I don't want to solve it, but I have drawn it's graph on a graph program, and there is a line that is little below the x-axis; and when I scroll to the left of the graph, it seems that at more negative values the line is getting higher and higher.

My question is that how can I know whether it will touch the x-axis or not. In other words, how can I know how many solutions there are to this function?

## Answers and Replies

To say that the function touches the x-axis is another way of stating that for some x-value the resulting value will be 0 (i.e. the y-value is 0). Thus what you want to do is determine whether:
$$\frac{x+2}{x^2+3}-0.3 =0$$
Consider the function:
$$f(x) = \frac{10x+20}{x^2+3} - 3$$
This is just your equation scaled by a factor 10 to make the number easier to work with. Clearly scaling won't change the number of intersections with the x-axis.
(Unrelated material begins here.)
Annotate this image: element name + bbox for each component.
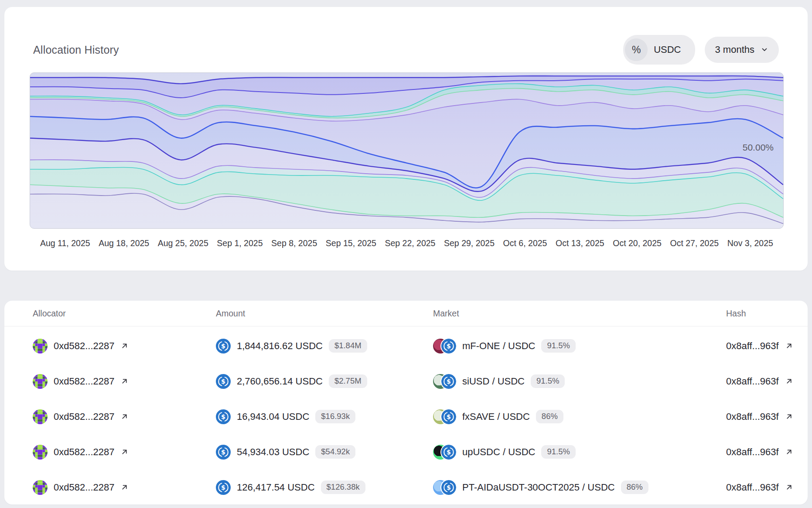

Now note,
$$f(-2) = -3 < 0$$
$$f(0) = 11/3 > 0$$
$$f(8) = -101/67 < 0$$
and since f is continuous it must intersect the x-axis between -2 and 0 (when going from negative to positive), and again between 0 and 8 (when going from positive to negative).

To see that these are the only solutions just rewrite f(x) as:
$$f(x) =\frac{10x+20}{x^2+3} - 3\frac{x^2+3}{x^2+3} = \frac{-3x^2 + 10x + 11}{x^2+3}$$
so f(x) =0 precisely when
$$-3x^2+10x+11=0$$
but a quadratic function intersects the x-axis at most twice, and we have found two intersections so precisely twice. Alternatively you could just have found this quadratic function and computed the discriminant and noted that it was positive.

To see that these are the only solutions just rewrite f(x) as:
$$f(x) =\frac{10x+20}{x^2+3} - 3\frac{x^2+3}{x^2+3} = \frac{-3x^2 + 10x + 11}{x^2+3}$$
so f(x) =0 precisely when
$$-3x^2+10x+11=0$$
but a quadratic function intersects the x-axis at most twice, and we have found two intersections so precisely twice. Alternatively you could just have found this quadratic function and computed the discriminant and noted that it was positive.
I understand that a quadratic function intersects the x-axis at most twice, but what the denominator of $$\frac{-3x^2 + 10x + 11}{x^2+3}?$$ Surely that denominator changes the degree of the equation and hence the number of solutions?

I understand that a quadratic function intersects the x-axis at most twice, but what the denominator of $$\frac{-3x^2 + 10x + 11}{x^2+3}?$$ Surely that denominator changes the degree of the equation and hence the number of solutions?
Actually it doesn't change the number of solutions because a/b = 0 if and only if a=0 (to see this just multiply by b to get a=0b=0). Thus if we have,
$$h(x) = \frac{f(x)}{g(x)} \qquad g(x) \not= 0$$
Then h(x)=0 if and only if f(x)=0.
EDIT: From these observations it follows that the set of roots of h and f are equal, and therefore they have the same number of roots.